In fact, if you think about it carefully, the main problem is that children do not have a thorough grasp of basic knowledge and are still in a state of incomprehension. When children encounter familiar problems, there is no problem, but when they encounter unfamiliar problems, they will be confused. Because they don't know the ins and outs of knowledge, there will be uncertainty and finally deviation. However, most parents report that their children know how to change when they change, but they don't know that this is mainly because their children have ruled out another ambiguous situation during the exam, and the rest is naturally the second situation. This is the real reason why children make mistakes in exams and fail to correct them.
Therefore, carelessness and carelessness are just a terrible coat with weak knowledge. Stripping off the coat and making the knowledge structure stronger is the only way to solve the problem.
If your child can explain what he has learned clearly, there will be no problem of carelessness.
Not only children in grade four, but also children of any age are always thoughtless in mathematics, which is caused by unclear classification of things or situations. The best solution is to learn classification and the basis of classification. For example, the futures price of crude oil can be greater than 0, equal to 0 and less than 0. With this kind of training, children's mathematical considerations will be more comprehensive.

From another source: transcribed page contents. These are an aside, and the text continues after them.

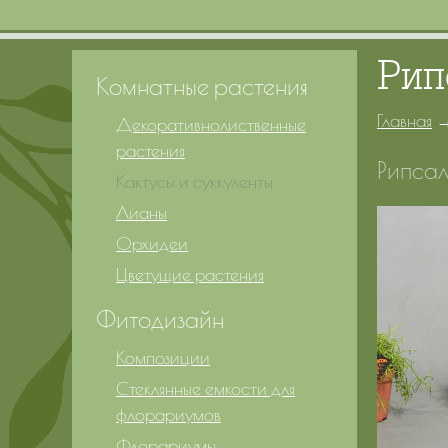
Рип
Комнатные растения
Главная
Декоративнолиственные
растения
Рипса
Кактусы и суккуленты
Лианы
Орхидеи
Цветущие растения
Фитодизайн
Композиции
Стеклянные емкости для
флорариумов
Флорариумы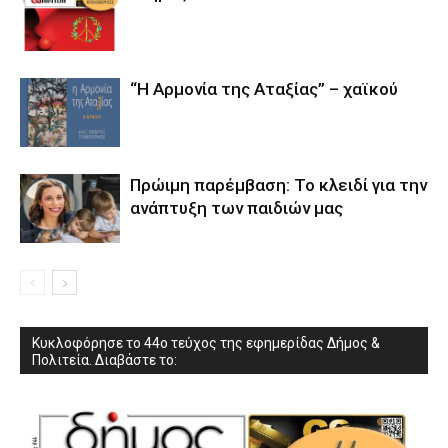
“Η Αρμονία της Αταξίας” – χαϊκού
Πρώιμη παρέμβαση: Το κλειδί για την
ανάπτυξη των παιδιών µας
Κυκλοφόρησε το 44ο τεύχος της εφημερίδας Δήμος &
Πολιτεία. Διαβάστε το: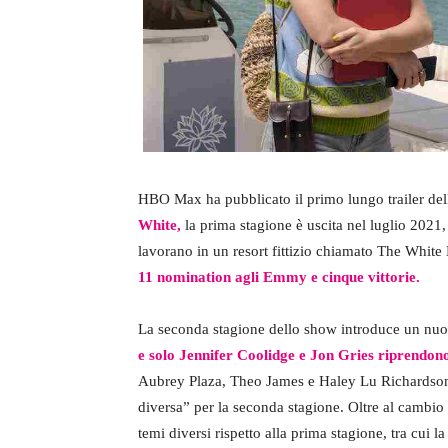
HBO Max ha pubblicato il primo lungo trailer del
White,
la prima stagione è uscita nel luglio 2021
lavorano in un resort fittizio chiamato The White
11 nomination agli Emmy e cinque vittorie.
La seconda stagione dello show introduce un nuo
e solo Jennifer Coolidge e Jon Gries riprendono 
Aubrey Plaza, Theo James e Haley Lu Richardson. 
diversa” per la seconda stagione. Oltre al cambio 
temi diversi rispetto alla prima stagione, tra cui la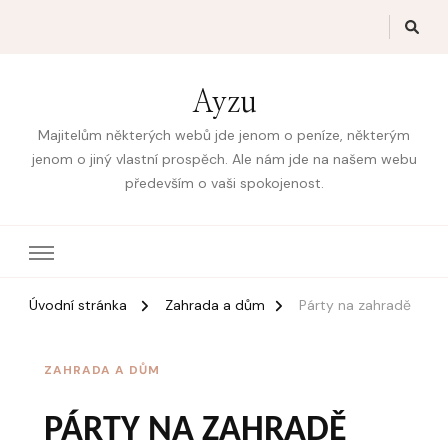
Ayzu
Majitelům některých webů jde jenom o peníze, některým
jenom o jiný vlastní prospěch. Ale nám jde na našem webu
především o vaši spokojenost.
Úvodní stránka
Zahrada a dům
Párty na zahradě
ZAHRADA A DŮM
PÁRTY NA ZAHRADĚ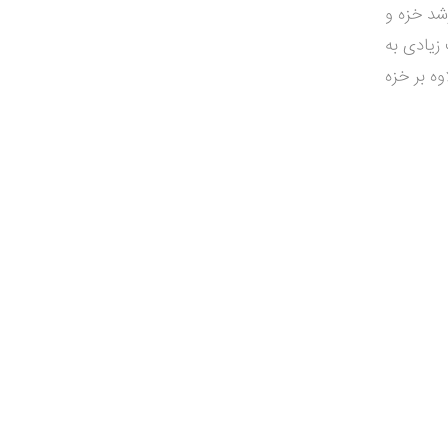
شد خزه و
زیادی به
ه بر خزه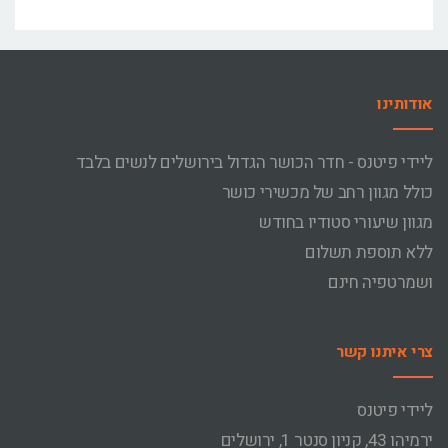
אודותינו
ליידי פיטנס - חדר הכושר הגדול בירושלים לנשים בלבד
כולל מגוון רחב של מכשירי כושר
מגוון שיעורי סטודיו בחודש
ללא תוספת תשלום
ושמרטפיה חינם
צרי איתנו קשר
ליידי פיטנס
ירמיהו 43, קניון סנטר 1, ירושלים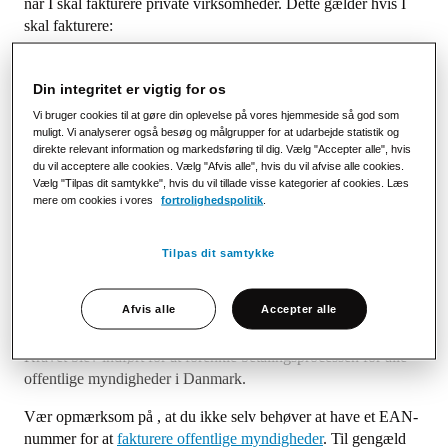
når I skal fakturere private virksomheder. Dette gælder hvis I
skal fakturere:
Staten
Regionen
Din integritet er vigtig for os
Kommunen
Vi bruger cookies til at gøre din oplevelse på vores hjemmeside så god som
muligt. Vi analyserer også besøg og målgrupper for at udarbejde statistik og
direkte relevant information og markedsføring til dig. Vælg "Accepter alle", hvis
I dette tilfælde er det ikke nok at sende en PDF- eller
du vil acceptere alle cookies. Vælg "Afvis alle", hvis du vil afvise alle cookies.
Vælg "Tilpas dit samtykke", hvis du vil tillade visse kategorier af cookies. Læs
papirfaktura med de almene oplysninger som fakturanummer,
mere om cookies i vores
fortrolighedspolitik
.
kunde og leverandør. Siden 2005 er det blevet et krav for alle
offentlige myndigheder (staten, kommuner og regioner) at
skulle modtage alle faktura som
EAN-faktura
.
Tilpas dit samtykke
EAN-fakturering betyder, at du skal bruge OIOUBL formatet
Afvis alle
Accepter alle
og sende fakturaen til det unikke 13-cifrede internationale
identifikationsnummer som hver offentlig myndighed har.
Kravet blev indført for at forenkle betalingsprocessen for alle
offentlige myndigheder i Danmark.
Vær opmærksom på , at du ikke selv behøver at have et EAN-
nummer for at
fakturere offentlige myndigheder
. Til gengæld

Hello, I don't spill good wine. I'm happy to answer your question.
First, make sure you are a responsible teacher or parent. I have summarized some of my experiences and practices into three points:
Incomplete consideration shows that the child's thinking ability is not very strong! Behind every subject, there are children with one or more abilities. Ask children more questions, use mind maps, buy some books and exercise their thinking ability!
Or is the knowledge not solid, learning book knowledge in advance, and then expanding the extracurricular difficulty, so that children will feel very simple and artists will be bold? Of course, children should always be reminded to be careful in doing problems and be rigorous in doing math problems.
Children are not fully considered, parents and teachers should be patient, not impatient, and enlighten more.
Most children have the problems you mentioned. Just use one thing from life and make it a habit.